Versteuerung: Plug-in-Hybrid-Dienstwagen
Für Plug-in-Hybride veranschlagt das Finanzamt 0,5 Prozent des Bruttolistenpreises als geldwerten Vorteil. Dieser Satz greift seit Anfang 2025 allerdings nur ab einer rein elektrischen Mindestreichweite von 80 Kilometern oder höchstens 50 Gramm CO₂-Emission pro Kilometer nach WLTP. Für Dienstwagen-Nutzende, deren Plug-in vor 2025 angeschafft wurde, ändert sich nichts an der Besteuerung.

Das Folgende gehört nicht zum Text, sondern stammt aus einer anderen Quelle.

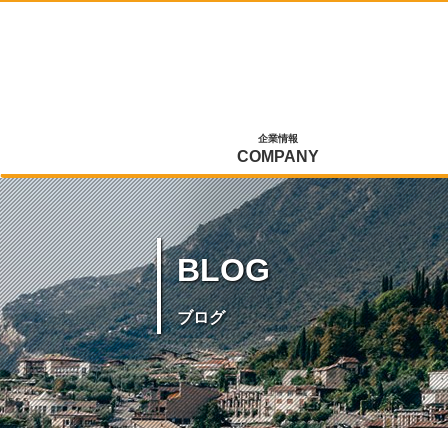
企業情報
COMPANY
BLOG
ブログ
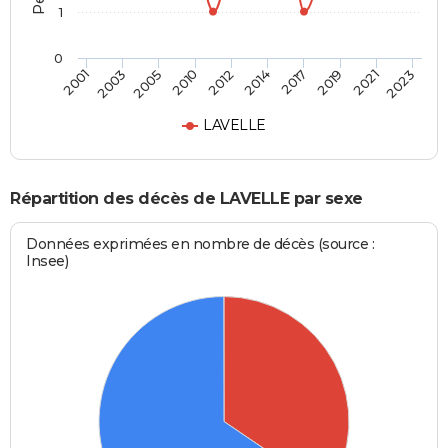
1
0
2017
2021
2005
2012
2001
2023
2014
2019
2003
2010
LAVELLE
Répartition des décès de LAVELLE par sexe
Données exprimées en nombre de décès (source :
Insee)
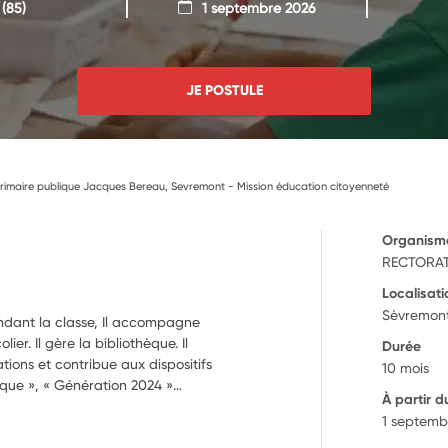
(85)
1 septembre 2026
JE POSTULE
rimaire publique Jacques Bereau, Sevremont - Mission éducation citoyenneté
Organism
RECTORAT
Localisati
Sèvremont
endant la classe, Il accompagne
ier. Il gère la bibliothèque. Il
Durée
tions et contribue aux dispositifs
10 mois
tique », « Génération 2024 »…
À partir d
1 septemb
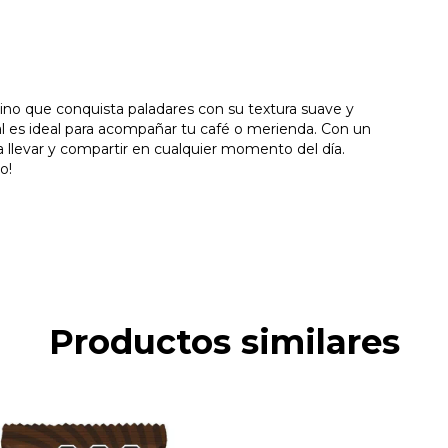
tino que conquista paladares con su textura suave y
nal es ideal para acompañar tu café o merienda. Con un
 llevar y compartir en cualquier momento del día.
o!
Productos similares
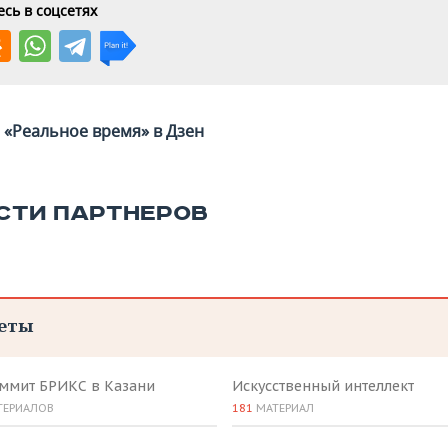
сь в соцсетях
«Реальное время» в Дзен
СТИ ПАРТНЕРОВ
еты
аммит БРИКС в Казани
Искусственный интеллект
ТЕРИАЛОВ
181
МАТЕРИАЛ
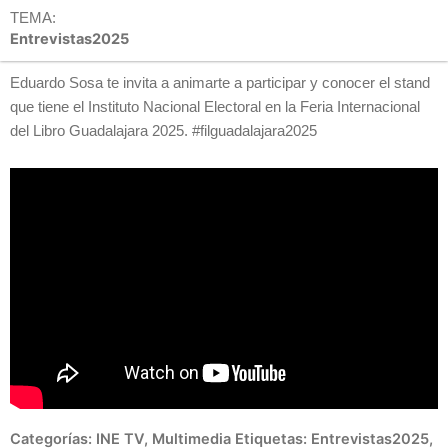
TEMA:
Entrevistas2025
Eduardo Sosa te invita a animarte a participar y conocer el stand
que tiene el Instituto Nacional Electoral en la Feria Internacional
del Libro Guadalajara 2025. #filguadalajara2025
Categorías:
INE TV
,
Multimedia
Etiquetas:
Entrevistas2025
,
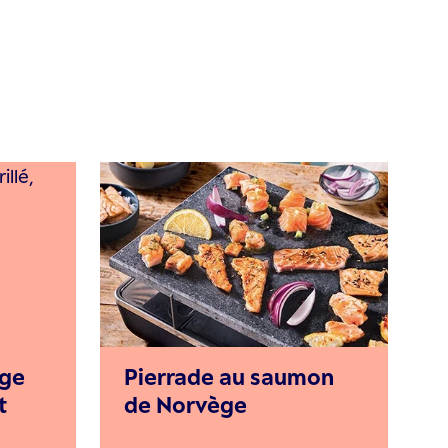
ge
Pierrade au saumon
t
de Norvège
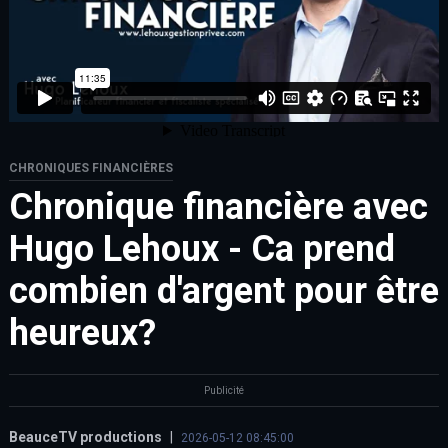
CHRONIQUES FINANCIÈRES
Chronique financière avec
Hugo Lehoux - Ca prend
combien d'argent pour être
heureux?
Publicité
BeauceTV productions
|
2026-05-12 08:45:00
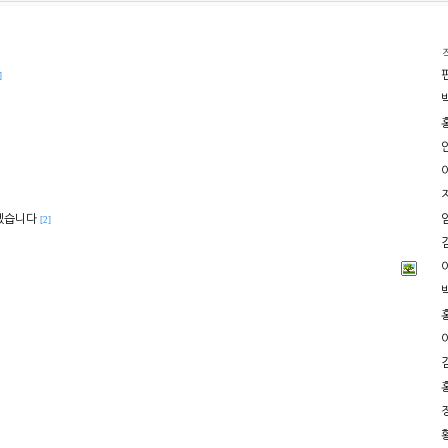
]
겠습니다
[2]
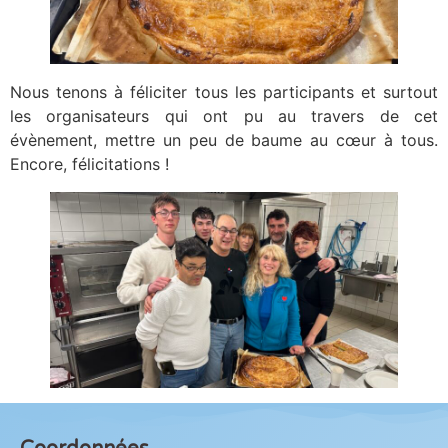
Nous tenons à féliciter tous les participants et surtout
les organisateurs qui ont pu au travers de cet
évènement, mettre un peu de baume au cœur à tous.
Encore, félicitations !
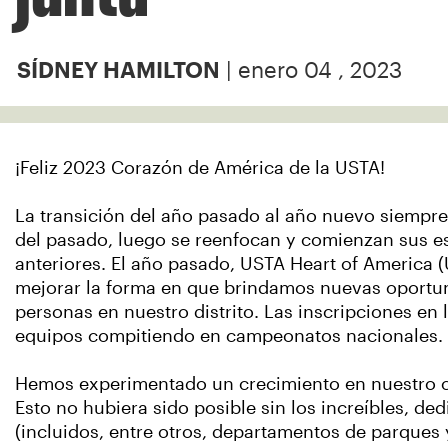
| enero 04 , 2023
SÍDNEY HAMILTON
¡Feliz 2023 Corazón de América de la USTA!
La transición del año pasado al año nuevo siempre
del pasado, luego se reenfocan y comienzan sus esf
anteriores. El año pasado, USTA Heart of America 
mejorar la forma en que brindamos nuevas oportun
personas en nuestro distrito. Las inscripciones en
equipos compitiendo en campeonatos nacionales.
Hemos experimentado un crecimiento en nuestro cir
Esto no hubiera sido posible sin los increíbles, ded
(incluidos, entre otros, departamentos de parques 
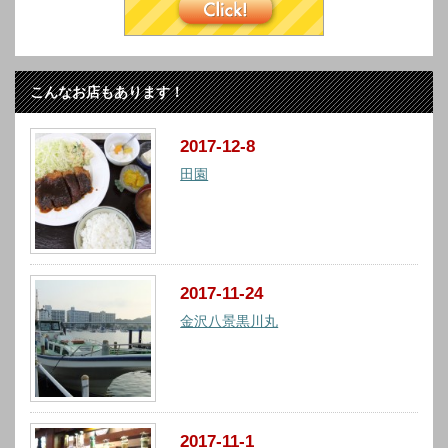
こんなお店もあります！
2017-12-8
田園
2017-11-24
金沢八景黒川丸
2017-11-1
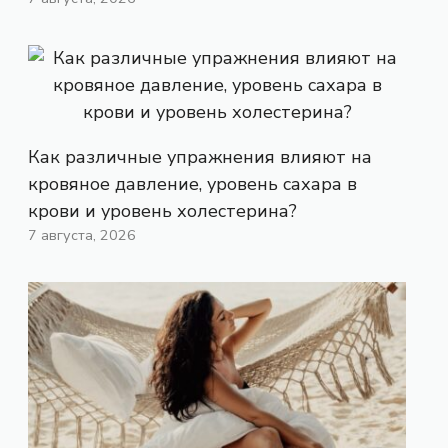
Как различные упражнения влияют на
кровяное давление, уровень сахара в
крови и уровень холестерина?
7 августа, 2026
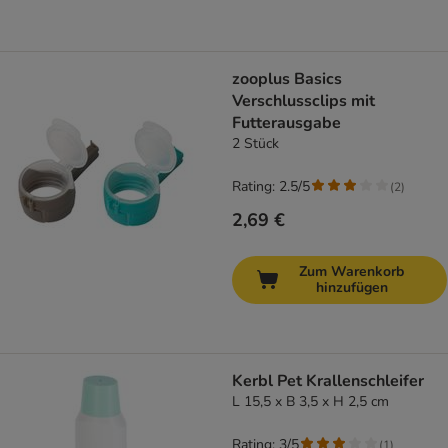
zooplus Basics
Verschlussclips mit
Futterausgabe
2 Stück
Rating: 2.5/5
(
2
)
2,69 €
Zum Warenkorb
hinzufügen
Kerbl Pet Krallenschleifer
L 15,5 x B 3,5 x H 2,5 cm
Rating: 3/5
(
1
)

Bei Elektroautos gibt es große Unterschiede bei Verbrauch und Reichweite, das zeigt der realitätsnahe ADAC Ecotest. Aktuelle E-Autos im Vergleich – vom günstigen Seat Mii bis zum teuren Tesla Model X.
Firmenwagen zu Hause laden: Abrechnung
Viele Arbeitgeber übernehmen bei Firmenwagen die kompletten Treibstoffkosten – für dienstliche wie für private Fahrten. Diese Erstattung wird dann als "geldwerter Vorteil" versteuert.
Bei konventionellen Verbrennern ist die Abrechnung vergleichsweise einfach: Tankbeleg einreichen oder Tankkarte nutzen, anschließend erstattet der Arbeitgeber die Kosten. Bei E-Autos ist das etwas komplizierter, schließlich kann man sie nicht nur an öffentlichen Ladesäulen auftanken, sondern auch am heimischen Stromanschluss. Für die korrekte Abrechnung des Fahrstroms mit dem Arbeitgeber gibt es unterschiedliche Möglichkeiten.
Die erste Option: Man installiert eine Wallbox, die über eine "Zugangskontrolle" – etwa über einen RFID-Chip – verfügt und unterschiedliche Ladevorgänge verschiedenen Nutzerinnen und Nutzern zuweisen kann.
Für Dienstwagen-Fahrende noch einfacher: Der Arbeitgeber stellt ein separates Ladekabel zur Verfügung, in das eine zertifizierte Messeinheit integriert ist. Wird dieses Kabel zum Laden des Dienstwagens genutzt, wird eine separate Verbrauchs-Übersicht erstellt. Anschließend kann die so nachgewiesene Strommenge mit dem Arbeitgeber abgerechnet werden.
Erheblich aufwendiger ist es, eine Wallbox einzubauen, die mit einem beim Stromanbieter beantragten, separaten Zähler verbunden ist. So lässt sich jede zu Hause geladene Kilowattstunde korrekt nachweisen. Diese Wallbox darf aber nur für den Dienstwagen genutzt werden. Wer ein zweites E-Auto besitzt, braucht eine zweite Wallbox mit einem weiteren Zähler.
Und schließlich kann auch ein zwischen Hauptzähler und Wallbox installierter und geeichter Zwischenzähler genutzt werden. Wieder gilt: An dieser Wallbox darf nur der elektrische Dienstwagen und kein anderes, privates E-Fahrzeug geladen werden.
Nicht mehr möglich: Die steuerfreie Pauschale
Die für alle Beteiligten einfachste Alternative lief zum 1. Januar 2026 aus: Bis dahin war auch die Zahlung einer monatlichen Pauschale durch den Arbeitgeber für die Ladestromkosten möglich. Dieser Option hat die Finanzverwaltung inzwischen einen Riegel vorgeschoben, akzeptiert wird nur noch eine genaue, verbrauchsbezogene Abrechnung.
Abschreibung: Elektroautos in der Firmenflotte
Um die Anschaffung von Elektroautos für den Unternehmens-Fuhrpark interessanter zu machen, schuf das Finanzministerium eine "Turboabschreibung": Unternehmen können deren Kaufpreis bis Ende 2027 im ersten Jahr zu 75 Prozent von der Steuer absetzen.
Die Hoffnung der Regierung: Weil so mehr Unternehmen auf Elektromobilität umsteigen, wächst der Gebrauchtwagenmarkt für Elektroautos. Private Käufer würden also von einem größeren Angebot an vergleichsweise günstigen E-Fahrzeuge profitieren.
Die Abschreibungsregeln im Einzelnen
Im ersten Jahr können Unternehmen 75 Prozent der Anschaffungskosten steuerlich absetzen.
In den Folgejahren sind es 10 Prozent, 5 Prozent, 5 Prozent, 3 Prozent und 2 Prozent.
Insgesamt läuft die Abschreibung über sechs Jahre.